On November 3, 1979, the MBTA closed the tracks from Readville to Back Bay for construction of the Southwest Corridor. Providence and Franklin trains were rerouted via the Fairmount Line, while Mount Hope and Hyde Park were closed. When the corridor reopened to commuter trains in October 1987, only Hyde Park was returned to service. Mount Hope was considered too close to Forest Hills and the Orange Line to be useful. The MBTA offered instead a limited-service stop several hundred yards south at Cummins Highway, but local opinion was against the plan.

Housing units have been erected on the sites of both the inbound and outbound station buildings. The foundation of the outbound building was discovered during construction of a condominium complex. Today, no visible remnants of the station exist.
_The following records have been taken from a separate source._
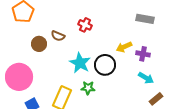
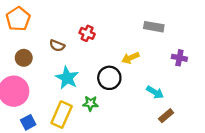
brown circle: (39, 44) -> (24, 58), moved
purple cross: (143, 54) -> (179, 58), moved
cyan star: (80, 63) -> (67, 78), moved

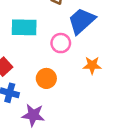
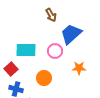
cyan rectangle: (24, 27) -> (26, 50), moved

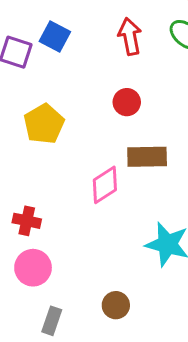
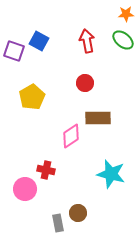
red cross: (27, 221) -> (46, 170), moved
gray rectangle: (52, 321) -> (58, 223), moved, turned -30

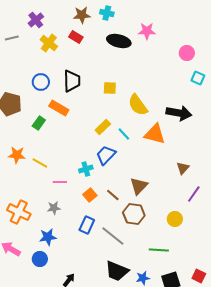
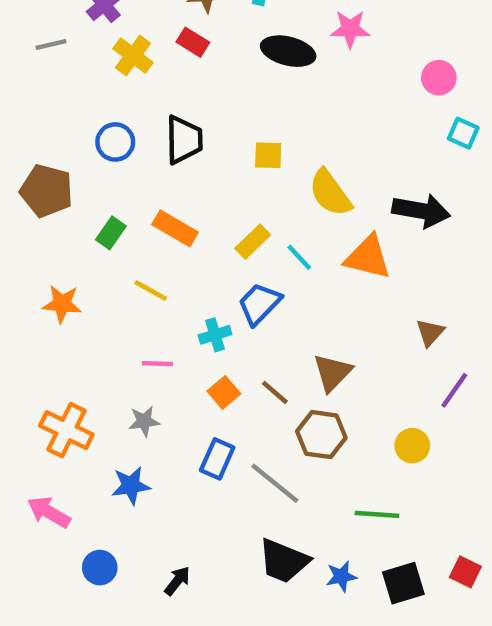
orange rectangle: (59, 108) -> (175, 228), moved
yellow line: (40, 163) -> (151, 290), moved
blue circle: (40, 259) -> (100, 568), moved

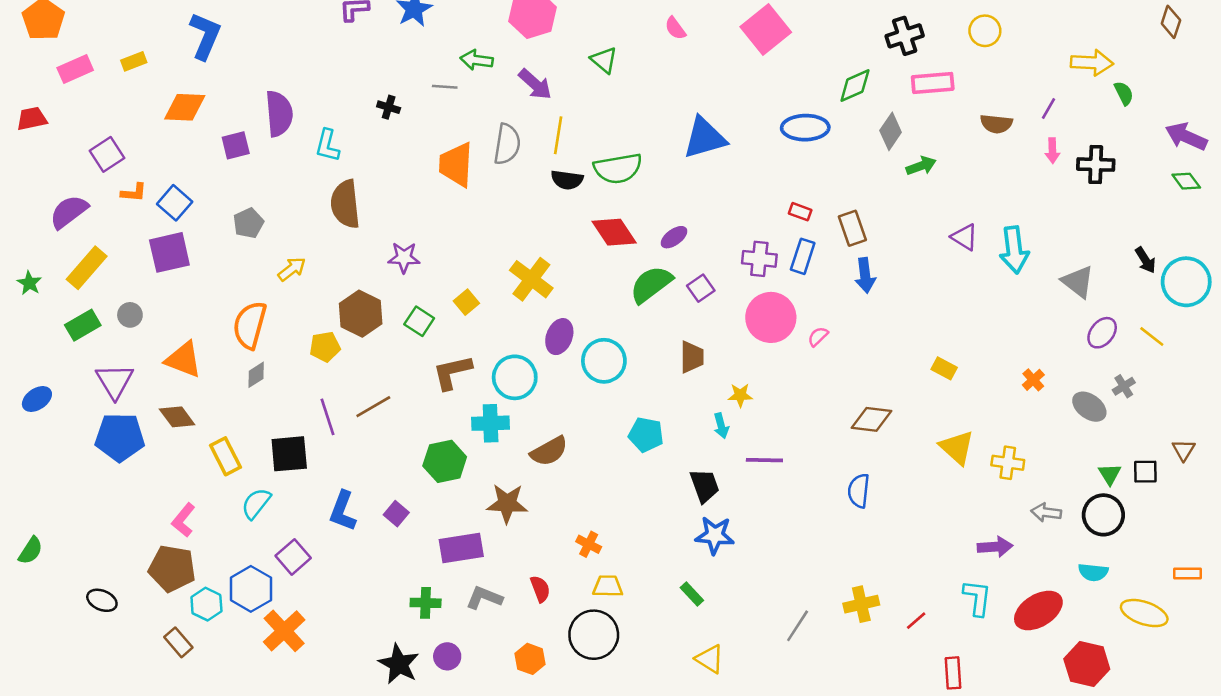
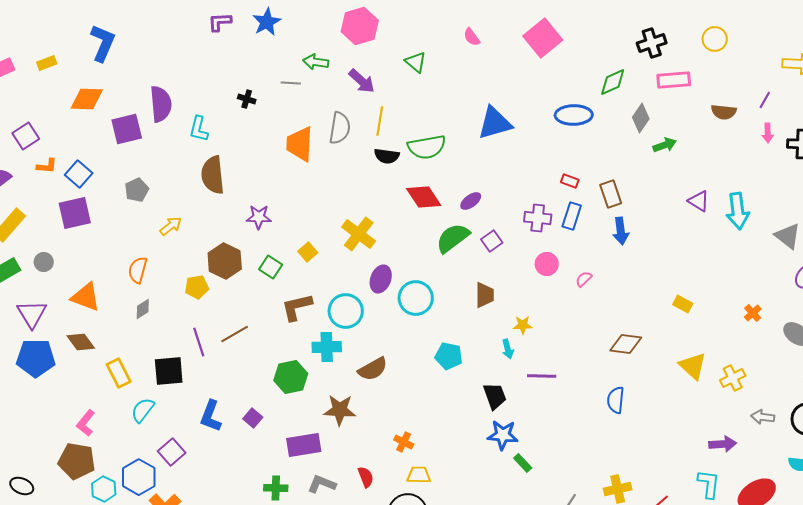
purple square: (236, 145) -> (127, 129), size x1.4
pink circle: (771, 317) -> (547, 264), size x0.6
orange semicircle: (250, 325) -> (138, 270), size x0.7
yellow cross: (1008, 463) -> (733, 378), turned -35
green rectangle: (692, 594) -> (523, 463), moved

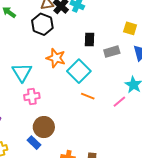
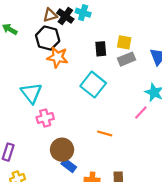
yellow square: (130, 28) -> (124, 42), moved
orange star: (56, 58) -> (57, 57), moved
orange line: (88, 96) -> (105, 133), moved
blue rectangle: (34, 143) -> (69, 165), moved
===Proposed Orange Line extension===
Mount Hope is located in a densely populated neighborhood just six miles from downtown Boston, making it a strong candidate for rapid transit service rather than conventional low-frequency commuter rail service. The 1945 Coolidge Commission Report recommended that an extension of the Orange Line south from Forest Hills be built to Dedham via West Roxbury rather than Mount Hope.
The 1966 Program for Mass Transportation recommended a bifurcated Orange Line, with one branch to West Roxbury or Hersey and another to Readville or Route 128 via Mount Hope.
Various reports over the next two decades continued to recommend various combinations of the extensions; however, due to cost, the 1987 relocation of the Orange Line to the Southwest Corridor was terminated at Forest Hills.
Hyde Park, Readville, and the Needham Line instead received limited upgrades, like handicapped accessible platforms.

The extension is still periodically discussed. The 2004 Program for Mass Transportation listed an extension to Route 128 with intermediate stops, including—possibly—Mount Hope, at a cost of $342.8 million. The extension was listed as low priority, due to environmental issues with crossing the wetlands south of Readville, and because the corridor already has commuter rail service.